Vu les conclusions du 20 septembre 2022, auxquelles il est renvoyé pour l'exposé des moyens et arguments de la société SOGECAP qui demande à la cour de:
-recevoir la société SOGECAP en ses écritures et l'y dire bien fondée,
-débouter les époux [X] de toutes leurs demandes, fins et conclusions,
-confirmer le jugement entrepris,
-condamner solidairement les époux [X] à verser à la société SOGECAP une indemnité de 3.000 euros en application des dispositions de l'article 700 du code de procédure civile,
-condamner solidairement les époux [X] aux entiers dépens lesquels pourront être directement recouvrés par Maître Gray, avocat associé de la SELARL Gray Scolan, avocat au Barreau de Rouen, conformément aux dispositions de l'article 699 du code de procédure civile,
A titre infiniment subsidiaire, s'il était fait droit à la demande d'expertise judiciaire sollicitée par les époux [X],
-dire que l'expert judiciaire aurait pour mission de : convoquer les parties dans le respect du principe du contradictoire ; examiner Mme [X]-[K] et prendre connaissance de tous documents médicaux la concernant et notamment les rapports d'expertise établis dans le cadre de son évaluation par le Comité Médical Départemental ; se faire éventuellement communiquer même par des tiers, tous documents et pièces utiles à la réalisation de sa mission, sans que le secret médical ne puisse être opposé à l'expert ; relater l'histoire médicale de l'affection ou des affections ayant justifié l'arrêt maladie du 21 novembre 2016 puis l'intervention chirurgicale du 02 juin 2017 (premiers signes fonctionnels, traitement, nature et résultats, hospitalisation et arrêt de travail en rapport, affection ou affection en rapport avec un état pathologique préexistant à la date du contrat, et pas seulement depuis le 19 octobre 2015 comme le sollicitent les appelants ; dire si Mme [X] [K] s'est trouvée en incapacité temporaire totale de travail au sens du contrat, et dans l'affirmative en préciser la durée ; préciser la date à partir de laquelle l'état de santé de Mme [X]-[K] a pu être considéré comme consolidé en Incapacité Permanente ; fixer son taux contractuel d'incapacité en fonction de son taux d'incapacité fonctionnelle et de son taux d'incapacité professionnelle et du croisement de ces deux taux conformément au tableau à double entrée figurant au contrat : le taux d'incapacité fonctionnelle étant établi en dehors de toute considération professionnelle et basé uniquement sur la diminution de la capacité physique ou mentale consécutive à l'accident ou à la maladie, et le taux d'incapacité professionnel tenant compte de la profession exercée antérieurement à la maladie ou à l'accident, des conditions normales d'exercice, des aptitudes et des possibilités d'exercice restantes ; en présence de plusieurs pathologies, préciser l'incidence de chacune sur ces différents taux,
-juger que la provision sur frais d'expertise sera à la charge des époux [X], demandeurs à l'expertise,
-les débouter en conséquence de leur demande de condamnation à ce titre à l'encontre de la société SOGECAP,
-surseoir à statuer dans l'attente du dépôt du rapport,
-renvoyer l'affaire devant le conseiller de la mise en tat.
MOTIFS DE LA DECISION :
Il résulte des dispositions de l'article 954 du code de procédure civile que
la cour ne statue que sur les prétentions énoncées au dispositif et n'examine les moyens au soutien de ces prétentions que s'ils sont invoqués dans la discussion.

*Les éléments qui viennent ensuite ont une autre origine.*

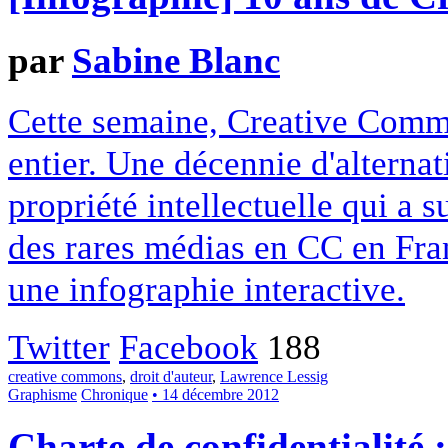
par
Sabine Blanc
Cette semaine, Creative Commo
entier. Une décennie d'alterna
propriété intellectuelle qui a 
des rares médias en CC en Fran
une infographie interactive.
Twitter
Facebook
188
creative commons
,
droit d'auteur
,
Lawrence Lessig
Graphisme
Chronique
• 14 décembre 2012
Charte de confidentialité 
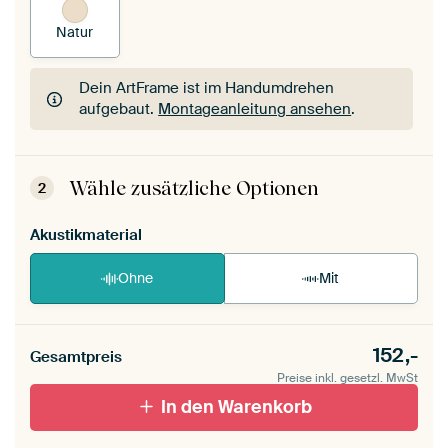
Natur
Dein ArtFrame ist im Handumdrehen
aufgebaut.
Montageanleitung ansehen
.
Dein ArtFrame ist im Handumdrehen
aufgebaut.
Montageanleitung ansehen
.
Wähle zusätzliche Optionen
2
Akustikmaterial
Ohne
Mit
152,-
Gesamtpreis
Preise inkl. gesetzl. MwSt
In den Warenkorb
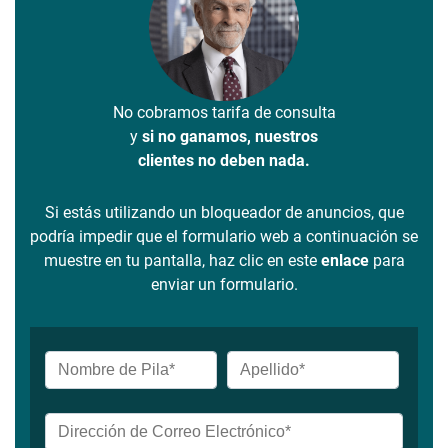
No cobramos tarifa de consulta
y
si no ganamos, nuestros
clientes no deben nada.
Si estás utilizando un bloqueador de anuncios, que
podría impedir que el formulario web a continuación se
muestre en tu pantalla, haz clic en este
enlace
para
enviar un formulario.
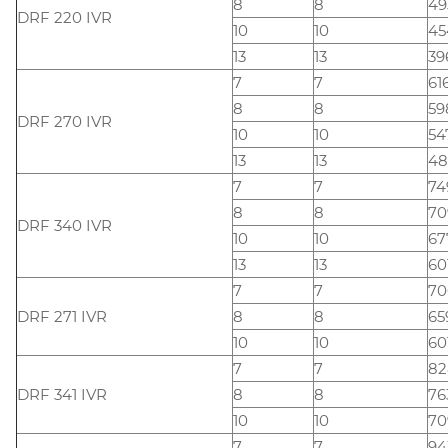
8
8
49
DRF 220 IVR
10
10
45
13
13
39
7
7
61
8
8
59
DRF 270 IVR
10
10
54
13
13
48
7
7
74
8
8
70
DRF 340 IVR
10
10
67
13
13
60
7
7
70
DRF 271 IVR
8
8
65
10
10
60
7
7
82
DRF 341 IVR
8
8
76
10
10
70
7
7
94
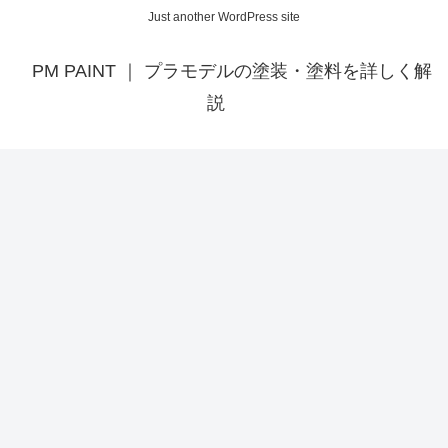
Just another WordPress site
PM PAINT ｜ プラモデルの塗装・塗料を詳しく解
説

Le manquement au respect du contradictoire par le juge est sanctionné par la nullité de sa décision mais n'est pas susceptible à lui seul d'en entraîner l'infirmation. Dès lors que M. et Mme [X] ne demande pas l'annulation du jugement dont appel, ils ne tirent aucune conséquence de leurs développements sur ce point. Il en résulte que la cour ne statuera pas sur ces développements.
Sur la demande de garantie':
Moyen des parties':
Les époux [X] soutiennent que':
*il n'est aucunement rapporté la preuve que Mme [X]-[K] a eu connaissance de l'exclusion de garantie antérieurement au sinistre'; de plus, la clause qui exclut «'les affections de l'épaule gauche ainsi que leurs suites et conséquences'» n'étant pas formelle et limitée, elle doit être réputée non écrite.
*Madame [X]-[K] rempli les conditions de prise en charge au titre de l'incapacité temporaire totale de travail.
*l'invalidité de Mme [X]-[K] est totalement étrangère à la chirurgie bariatrique et sa pathologie est postérieure à la prise d'effet des garanties.
La société SOGECAP répond que':
*la clause d'exclusion de garantie est sans équivoque et permet à Mme [X]-[K] de connaître l'étendue de la garantie'; elle ne vide pas le contrat de sa substance puisque seul le risque incapacité est concerné par cette exclusion, limitée en outre à la seule épaule gauche.
*le compte rendu opératoire produit par Mme [X]-[K] fait apparaître une affection de l'épaule gauche';
*il apparaît du certificat médical d'incapacité de travail du 8 juin 2017 que l'arrêt de travail pour lequel il était sollicité la garantie de la compagnie est en réalité du 21 octobre 2016, soit antérieure à la chute survenue en mars 2017, et qu'il s'agit d'une rechute d'un syndrome dépressif pour lequel Mme [X]-[K] a été placée en arrêt de travail au mois de juillet 2009, affection exclue par les article 13 et 14 de la notice d'information.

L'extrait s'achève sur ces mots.